Again this month we're exposed to disgusting scenes of CEOs and other senior executives getting big severance packages after steering their companies over the cliff and, in the case of Lehman Brothers, into bankruptcy. A typical senior executive contract provides that if the executive is fired for any reason other than commission of a felony all his benefits are immediately vested and he gets a multi-million dollar payment or series of payments. Would it be asking too much of boards of directors to insist that these contracts provide they can also fire a CEO, COO or CFO without any vesting or severance payments if the stock price declines below 50% of what it was when the agreement was signed? Other than the likely lack of spine, what's the argument against that?

Wednesday
Sep172008

Carly Fiorina says Sarah Palin unqualified to run a major organization.

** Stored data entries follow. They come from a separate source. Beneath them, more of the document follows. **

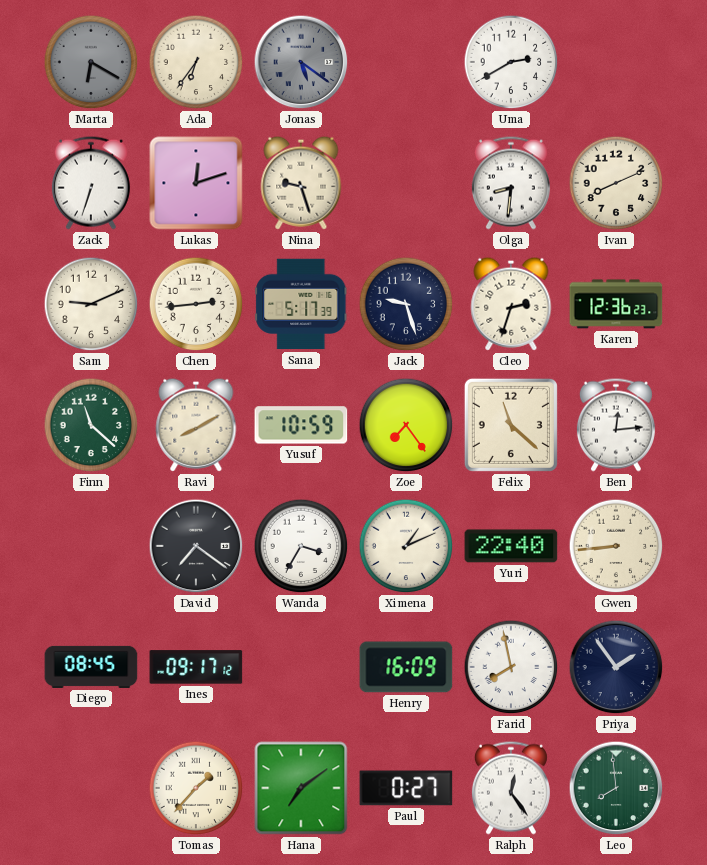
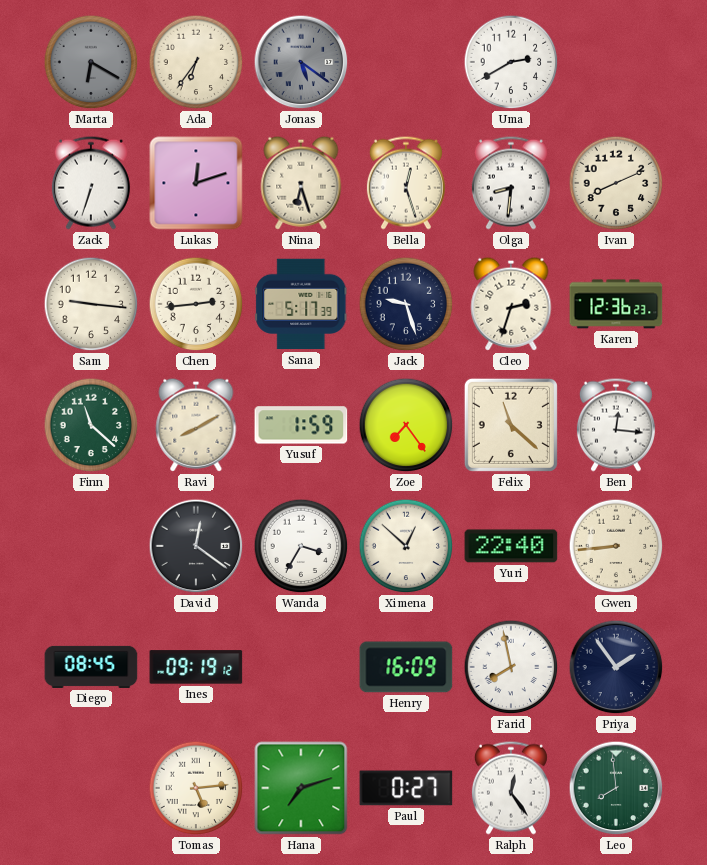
Nina: 9:27 -> 6:27
Bella: none -> 12:27
Sam: 9:11 -> 9:16
Yusuf: 10:59 -> 1:59
Ben: 12:14 -> 12:16
David: 7:21 -> 12:21
Ximena: 1:11 -> 12:52
Ines: 09:17 -> 09:19
Tomas: 1:37 -> 5:14
Hana: 7:09 -> 7:12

Well somebody, had the wit to ask if Sarah Palin is qualified to be president of HP. Answer from the discharged president of HP, "No." I had hoped Ezra Klein, who was covering the Republican convention when I sent this email on September 3 would get a chance to ask this question.

Ezra,

The GOP elites are all enthusiastically assuring us that Palin is qualified to be President. I wonder what, in their minds, the minimum qualifications are. For example, is she qualified to be Secretary of State? Or Sec'y of Treasury or Defense? Is she qualified to be CEO of Ebay or HP. What about CEO of Wal-Mart or Bank of America? Maybe you'll get a chance to ask.

Roger

It is reported that when Carly Fiorina clarified her assessment by saying that John McCain also was not qualified to run HP she was angrily relieved of duties of speaking for the McCain campaign.

Wednesday
Sep172008

Banks don’t trust banks.

The TED spread—the difference between the interest rate on 3-month US Treasuries and what banks charge each other for 3-month loans—is at stratospheric levels. The conventional wisdom is that the spread is high now because banks perceive a high risk of not being repaid. In normal times, the TED spread is about 0.5 percentage point. Today, it rose to 2.76 points from just over 2 points yesterday. It hasn't been over 2.5 since 1987 (just before the stock market crashed in the fall). If banks are this worried about the financial mess, why should I be calm?